*** Opening of Record set ***

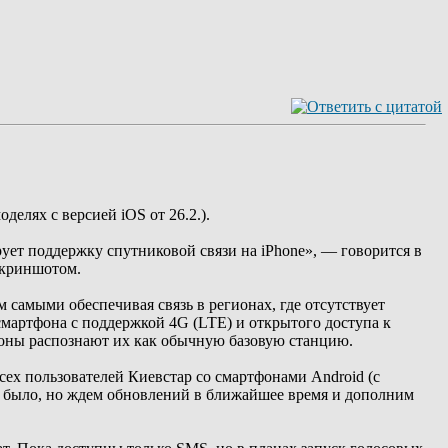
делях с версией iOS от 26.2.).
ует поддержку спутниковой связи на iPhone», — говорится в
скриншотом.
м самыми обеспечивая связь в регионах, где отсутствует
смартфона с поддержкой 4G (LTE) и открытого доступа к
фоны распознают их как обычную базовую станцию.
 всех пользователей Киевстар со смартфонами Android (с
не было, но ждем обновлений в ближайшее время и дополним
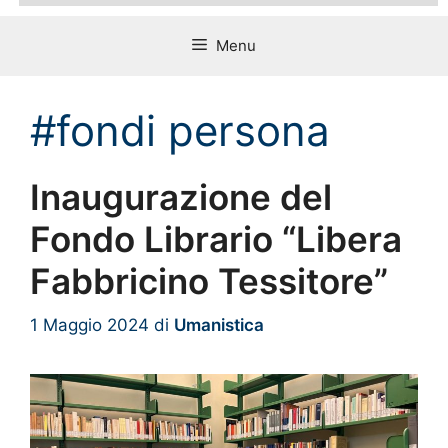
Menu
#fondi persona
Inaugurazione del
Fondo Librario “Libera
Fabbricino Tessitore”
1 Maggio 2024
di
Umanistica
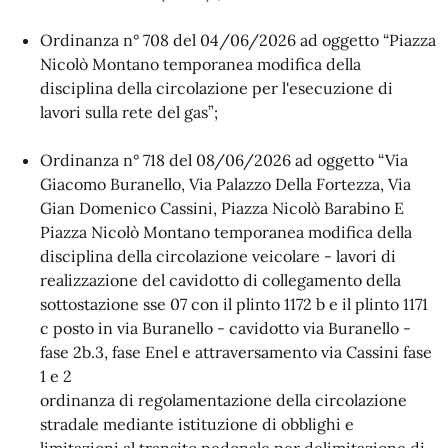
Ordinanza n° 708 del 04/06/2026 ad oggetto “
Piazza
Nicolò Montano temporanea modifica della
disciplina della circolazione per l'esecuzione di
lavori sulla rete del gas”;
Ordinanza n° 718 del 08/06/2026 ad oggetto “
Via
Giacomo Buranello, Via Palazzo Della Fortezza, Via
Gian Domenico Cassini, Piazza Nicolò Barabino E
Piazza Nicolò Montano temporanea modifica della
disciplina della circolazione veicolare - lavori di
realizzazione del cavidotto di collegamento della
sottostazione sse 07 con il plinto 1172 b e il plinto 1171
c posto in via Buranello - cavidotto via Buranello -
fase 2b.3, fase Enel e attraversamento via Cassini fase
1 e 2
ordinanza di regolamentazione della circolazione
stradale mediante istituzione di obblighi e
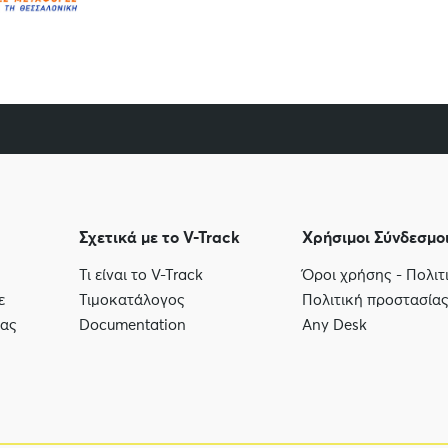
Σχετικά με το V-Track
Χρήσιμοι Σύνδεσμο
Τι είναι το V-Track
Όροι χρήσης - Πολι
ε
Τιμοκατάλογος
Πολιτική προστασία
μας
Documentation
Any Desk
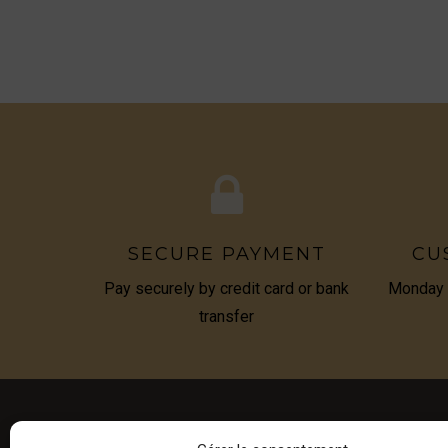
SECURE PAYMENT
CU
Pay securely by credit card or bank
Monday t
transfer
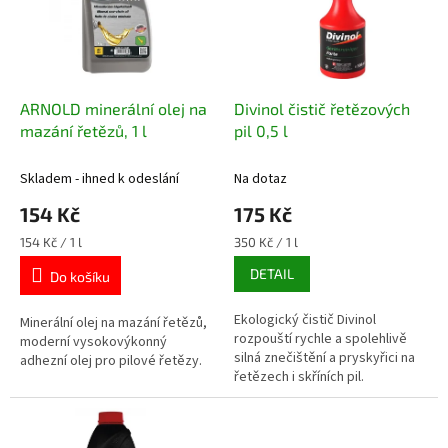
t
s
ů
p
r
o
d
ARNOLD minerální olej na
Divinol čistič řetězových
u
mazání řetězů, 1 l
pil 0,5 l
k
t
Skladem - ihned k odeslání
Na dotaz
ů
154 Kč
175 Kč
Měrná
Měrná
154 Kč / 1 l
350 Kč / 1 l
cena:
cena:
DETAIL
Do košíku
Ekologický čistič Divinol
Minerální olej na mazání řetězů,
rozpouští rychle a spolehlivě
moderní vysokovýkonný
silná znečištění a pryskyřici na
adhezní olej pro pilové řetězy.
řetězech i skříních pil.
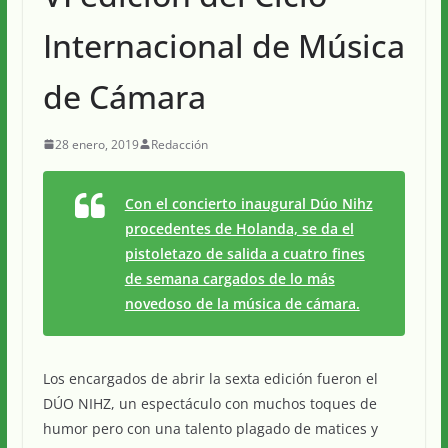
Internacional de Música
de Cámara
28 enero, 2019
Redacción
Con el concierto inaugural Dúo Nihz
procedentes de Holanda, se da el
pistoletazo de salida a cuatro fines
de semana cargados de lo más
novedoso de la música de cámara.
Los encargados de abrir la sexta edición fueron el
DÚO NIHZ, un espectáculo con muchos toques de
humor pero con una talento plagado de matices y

*** Close of Record set ***

*To do:* Give the records a second time exactly, keeping the images out.

*Answer section:*
делях с версией iOS от 26.2.).
ует поддержку спутниковой связи на iPhone», — говорится в
скриншотом.
м самыми обеспечивая связь в регионах, где отсутствует
смартфона с поддержкой 4G (LTE) и открытого доступа к
фоны распознают их как обычную базовую станцию.
 всех пользователей Киевстар со смартфонами Android (с
не было, но ждем обновлений в ближайшее время и дополним
Menu
#fondi persona
Inaugurazione del
Fondo Librario “Libera
Fabbricino Tessitore”
1 Maggio 2024
di
Umanistica
Ordinanza n° 708 del 04/06/2026 ad oggetto “
Piazza
Nicolò Montano temporanea modifica della
disciplina della circolazione per l'esecuzione di
lavori sulla rete del gas”;
Ordinanza n° 718 del 08/06/2026 ad oggetto “
Via
Giacomo Buranello, Via Palazzo Della Fortezza, Via
Gian Domenico Cassini, Piazza Nicolò Barabino E
Piazza Nicolò Montano temporanea modifica della
disciplina della circolazione veicolare - lavori di
realizzazione del cavidotto di collegamento della
sottostazione sse 07 con il plinto 1172 b e il plinto 1171
c posto in via Buranello - cavidotto via Buranello -
fase 2b.3, fase Enel e attraversamento via Cassini fase
1 e 2
ordinanza di regolamentazione della circolazione
stradale mediante istituzione di obblighi e
Σχετικά με το V-Track
Χρήσιμοι Σύνδεσμο
Τι είναι το V-Track
Όροι χρήσης - Πολι
ε
Τιμοκατάλογος
Πολιτική προστασία
μας
Documentation
Any Desk
SECURE PAYMENT
CU
Pay securely by credit card or bank
Monday t
transfer
t
s
ů
p
r
o
d
ARNOLD minerální olej na
Divinol čistič řetězových
u
mazání řetězů, 1 l
pil 0,5 l
k
t
Skladem - ihned k odeslání
Na dotaz
ů
154 Kč
175 Kč
Měrná
Měrná
154 Kč / 1 l
350 Kč / 1 l
cena:
cena:
DETAIL
Do košíku
Ekologický čistič Divinol
Minerální olej na mazání řetězů,
rozpouští rychle a spolehlivě
moderní vysokovýkonný
silná znečištění a pryskyřici na
adhezní olej pro pilové řetězy.
řetězech i skříních pil.
Internacional de Música
de Cámara
28 enero, 2019
Redacción
Con el concierto inaugural Dúo Nihz
procedentes de Holanda, se da el
pistoletazo de salida a cuatro fines
de semana cargados de lo más
novedoso de la música de cámara.
Los encargados de abrir la sexta edición fueron el
DÚO NIHZ, un espectáculo con muchos toques de
humor pero con una talento plagado de matices y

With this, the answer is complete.